The BIA dismissed Mr. Torres-Rivera’s appeal. It agreed with the IJ that he failed to demonstrate that he was targeted for persecution on account of his membership in a particular social group. The BIA first held that Mr. Torres-Rivera failed to establish that he is a member of a social group consisting of small store owners in El Salvador. Because corroborating evidence should have been readily available, the BIA agreed with the IJ that Mr. Torres-Rivera presented insufficient evidence that he was, in fact, a store owner in El Salvador.

The BIA also concurred with the IJ that none of Mr. Torres-Rivera’s other proposed groups was a cognizable social group in El Salvador. 2 The BIA held that his second proposed social group—member of a family who has failed to pay extortion money—was not cognizable under BIA case law rejecting a social group defined by its resistance to gangs. The BIA also cited our decision in Rivera-Barrientos, 666 F.3d at 653, in which we held there was “no evidence to suggest that Salvadoran society considers young women who have resisted gang recruitment to be a distinct social group.” While acknowledging that a family can constitute a particular social group, the BIA found that Mr. Torres-Rivera presented no evidence that family members who oppose gang extortion efforts are viewed as a distinct group in Salvadoran society. Addressing his final proposed social group—member of a family who has reported gang activities, including serious criminal violations— the BIA found that he failed to present evidence that Salvadoran society considers informants who report on gang activity to be a distinct social group.

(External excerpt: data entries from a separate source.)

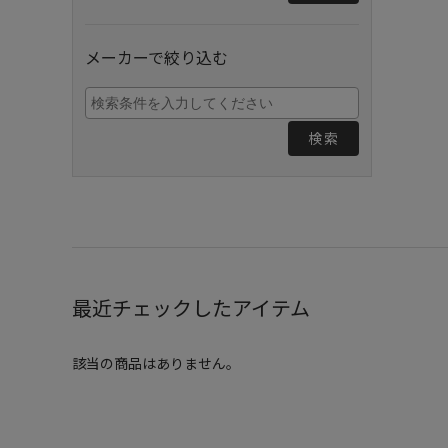
メーカーで絞り込む
検索
最近チェックしたアイテム
該当の商品はありません。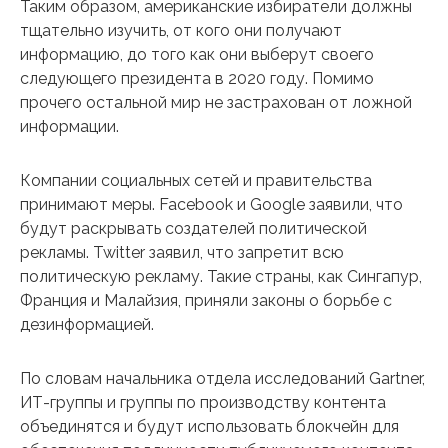
Таким образом, американские избиратели должны
тщательно изучить, от кого они получают
информацию, до того как они выберут своего
следующего президента в 2020 году. Помимо
прочего остальной мир не застрахован от ложной
информации.
Компании социальных сетей и правительства
принимают меры. Facebook и Google заявили, что
будут раскрывать создателей политической
рекламы. Twitter заявил, что запретит всю
политическую рекламу. Такие страны, как Сингапур,
Франция и Малайзия, приняли законы о борьбе с
дезинформацией.
По словам начальника отдела исследований Gartner,
ИТ-группы и группы по производству контента
объединятся и будут использовать блокчейн для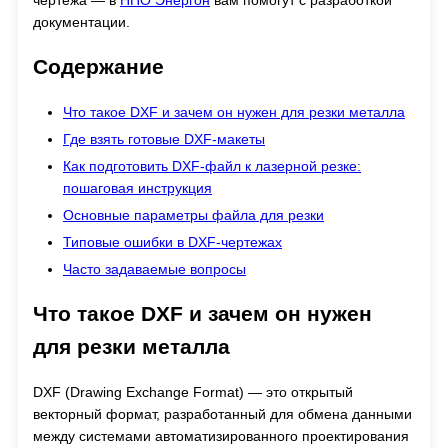
чертежа — в
НПО Энергон
вам помогут с разработкой
документации.
Содержание
Что такое DXF и зачем он нужен для резки металла
Где взять готовые DXF-макеты
Как подготовить DXF-файл к лазерной резке:
пошаговая инструкция
Основные параметры файла для резки
Типовые ошибки в DXF-чертежах
Часто задаваемые вопросы
Что такое DXF и зачем он нужен
для резки металла
DXF (Drawing Exchange Format) — это открытый
векторный формат, разработанный для обмена данными
между системами автоматизированного проектирования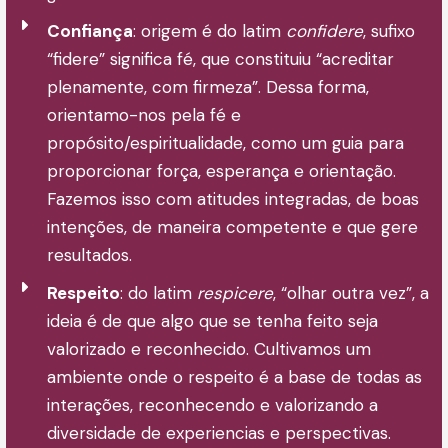
Confiança
: origem é do latim
confidere
, sufixo
“fidere” significa fé, que constituiu “acreditar
plenamente, com firmeza”. Dessa forma,
orientamo-nos pela fé e
propósito/espiritualidade, como um guia para
proporcionar força, esperança e orientação.
Fazemos isso com atitudes integradas, de boas
intenções, de maneira competente e que gere
resultados.
Respeito
: do latim
respicere
, “olhar outra vez”, a
ideia é de que algo que se tenha feito seja
valorizado e reconhecido. Cultivamos um
ambiente onde o respeito é a base de todas as
interações, reconhecendo e valorizando a
diversidade de experiencias e perspectivas.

The BIA further held that Mr. Torres-Rivera failed to meet his burden to show that his membership in any particular social group was, or will be, a central reason for his persecution. Thus, even if he had demonstrated his membership in a cognizable social group, the BIA found no clear error in the IJ’s determination that Mr. Torres-Rivera did not establish that he was targeted for persecution on account of this protected ground. Finally, the BIA agreed with the IJ that Mr. Torres-Rivera had not met his burden to demonstrate eligibility for protection under the CAT.

II. Discussion

We review the BIA’s full-panel decision in this case, which superseded the IJ’s decision. See Uanreroro, 443 F.3d at 1203.

When reviewing a BIA decision, we search the record for substantial evidence supporting the agency’s decision. Our duty is to guarantee that factual determinations are supported by reasonable, substantial and probative evidence considering the record as a whole. Agency findings of fact are conclusive unless the record demonstrates that any reasonable adjudicator would be compelled to conclude to the contrary.

Sidabutar v. Gonzales, 503 F.3d 1116, 1122 (10th Cir. 2007) (citations, brackets, and internal quotation marks omitted).

In his petition for review, Mr. Torres-Rivera argues he was subjected to- past persecution by gangs based on his membership in “a social group of small business owners of the Torres family originating from Sonsonate, El Salvador.” Aplt. Opening Br. at 12. He maintains that “as local business owners Mr. Torres, and other members of the Torres family, were socially] visible in their small town in El Salvador as merchants belonging to the same family.” Id. at 11. He points to his own testimony as evidence of his membership in this social group.

We cannot address this contention because Mr. Torres-Rivera did not raise it in his BIA appeal. “This Court may only retain jurisdiction over claims challenging a final order of removal ‘if the alien has exhausted all administrative remedies available ... as of right.’ ” Sidabutar, 503 F,3d at 1118 (quoting 8 U.S.C. § 1252(d)(1)). “[W]e generally assert jurisdiction only over those arguments that a petitioner properly presents to the BIA.” Id. Here, Mr.